Per la sostituzione degli infissi in una singola unità immobiliare, di norma non è richiesto l’APE, cioè l’attestato di prestazione energetica, mentre servono i dati tecnici del vecchio e del nuovo serramento. Secondo l’Agenzia delle Entrate, la detrazione ordinaria deve essere indicata nella dichiarazione dei redditi e ripartita nelle dieci rate previste.
Dal 2024 la regola generale è l’utilizzo diretto della detrazione. Lo sconto in fattura e la cessione del credito non sono più una possibilità ordinaria per i nuovi interventi, salvo specifiche eccezioni normative.
Gli errori che possono far perdere il beneficio
- Confondere prima casa e abitazione principale, applicando il 50% senza avere i requisiti soggettivi.
- Pagare con un bonifico ordinario o con modalità non tracciabili.

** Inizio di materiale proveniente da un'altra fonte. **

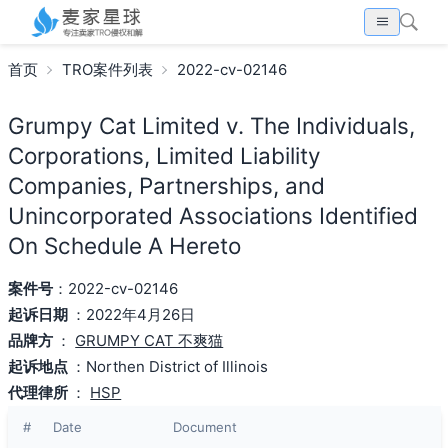
首页
TRO案件列表
2022-cv-02146
Grumpy Cat Limited v. The Individuals,
Corporations, Limited Liability
Companies, Partnerships, and
Unincorporated Associations Identified
On Schedule A Hereto
案件号
：2022-cv-02146
起诉日期
：2022年4月26日
品牌方
：
GRUMPY CAT 不爽猫
起诉地点
：Northen District of Illinois
代理律所
：
HSP
#
Date
Document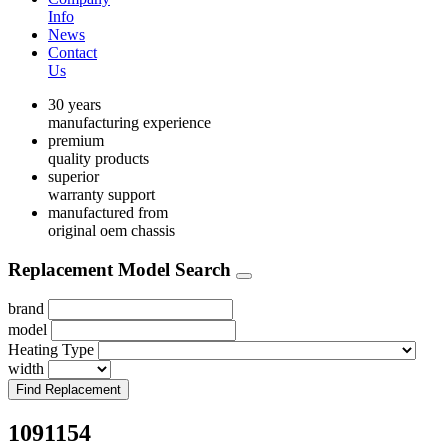
Info
News
Contact
Us
30 years
manufacturing experience
premium
quality products
superior
warranty support
manufactured from
original oem chassis
Replacement Model Search
brand
model
Heating Type
width
Find Replacement
1091154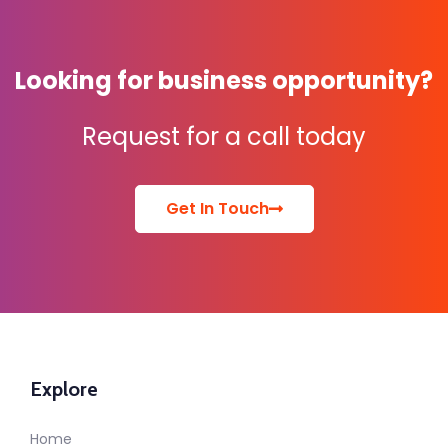
Looking for business opportunity?
Request for a call today
Get In Touch
Explore
Home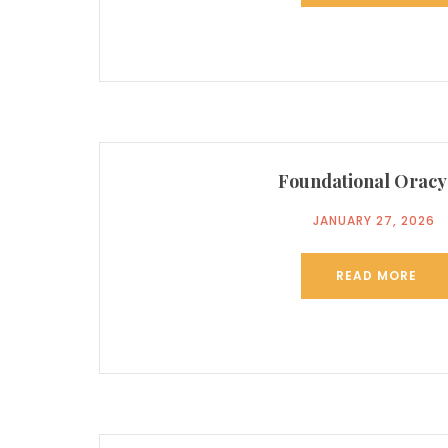
Foundational Oracy
JANUARY 27, 2026
READ MORE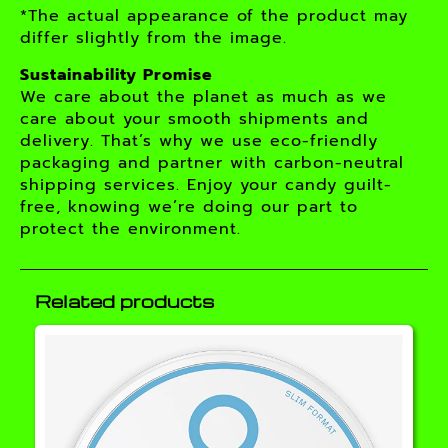
*The actual appearance of the product may
differ slightly from the image.
Sustainability Promise
We care about the planet as much as we
care about your smooth shipments and
delivery. That’s why we use eco-friendly
packaging and partner with carbon-neutral
shipping services. Enjoy your candy guilt-
free, knowing we’re doing our part to
protect the environment.
Related products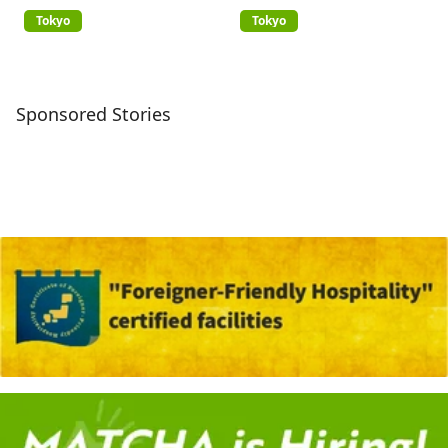
(GREATERTOKYO_Explorer)
Tokyo
Tokyo
Sponsored Stories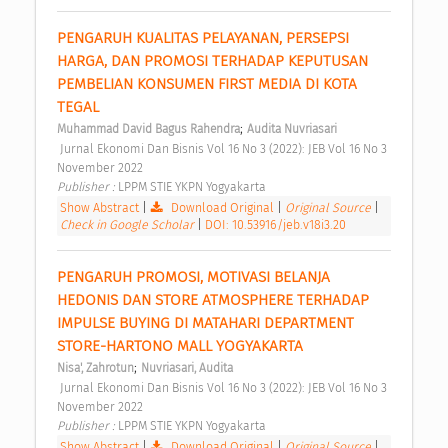
PENGARUH KUALITAS PELAYANAN, PERSEPSI 
HARGA, DAN PROMOSI TERHADAP KEPUTUSAN 
PEMBELIAN KONSUMEN FIRST MEDIA DI KOTA 
TEGAL 
;
Muhammad David Bagus Rahendra
Audita Nuvriasari
 Jurnal Ekonomi Dan Bisnis Vol 16 No 3 (2022): JEB Vol 16 No 3 
November 2022 
Publisher : 
LPPM STIE YKPN Yogyakarta 
Show Abstract
|
Download Original
|
Original Source
|
Check in Google Scholar
|
DOI: 10.53916/jeb.v18i3.20
PENGARUH PROMOSI, MOTIVASI BELANJA 
HEDONIS DAN STORE ATMOSPHERE TERHADAP 
IMPULSE BUYING DI MATAHARI DEPARTMENT 
STORE-HARTONO MALL YOGYAKARTA 
;
Nisa', Zahrotun
Nuvriasari, Audita
 Jurnal Ekonomi Dan Bisnis Vol 16 No 3 (2022): JEB Vol 16 No 3 
November 2022 
Publisher : 
LPPM STIE YKPN Yogyakarta 
Show Abstract
|
Download Original
|
Original Source
|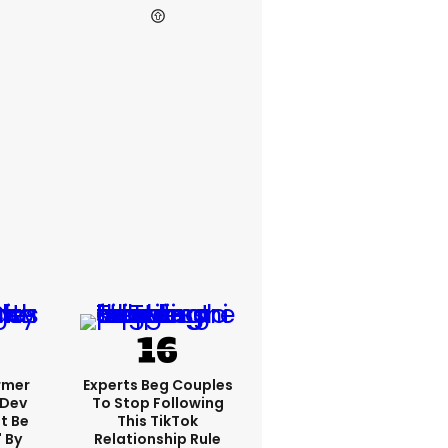
rmer
Experts Beg Couples
 Dev
To Stop Following
t Be
This TikTok
 By
Relationship Rule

- Ordinare serramenti che non rispettano i valori di trasmittanza richiesti per la zona climatica.
- Considerare detraibile qualsiasi voce del preventivo, comprese opere non direttamente collegate alla sostituzione.
- Inviare la pratica ENEA oltre il termine senza verificare eventuali procedure di regolarizzazione.
- Usare contemporaneamente Ecobonus e Bonus Casa sulla stessa fattura.
- Confondere il 65% delle vecchie guide con l’aliquota prevista nel 2026.
L’errore più costoso, secondo me, è scegliere prima l’aliquota e solo dopo verificare il tipo di intervento. Conviene fare il contrario: classificare correttamente i lavori, controllare i requisiti tecnici e soltanto alla fine calcolare la percentuale applicabile.
La scelta più prudente prima di firmare il preventivo
Nel 2026, per una normale sostituzione di finestre, la domanda non è più se spetti il 50% o il 65%. La verifica corretta riguarda soprattutto tre elementi: abitazione principale o altro immobile, requisiti energetici dei nuovi serramenti e corretta procedura di pagamento e trasmissione.
In pratica, il 50% può spettare al proprietario o titolare di diritto reale che interviene sulla propria abitazione principale; negli altri casi la percentuale ordinaria è il 36%. Prima di accettare l’offerta, chiederei sempre al serramentista la certificazione della trasmittanza, la gestione della pratica ENEA e l’indicazione chiara del regime fiscale applicato.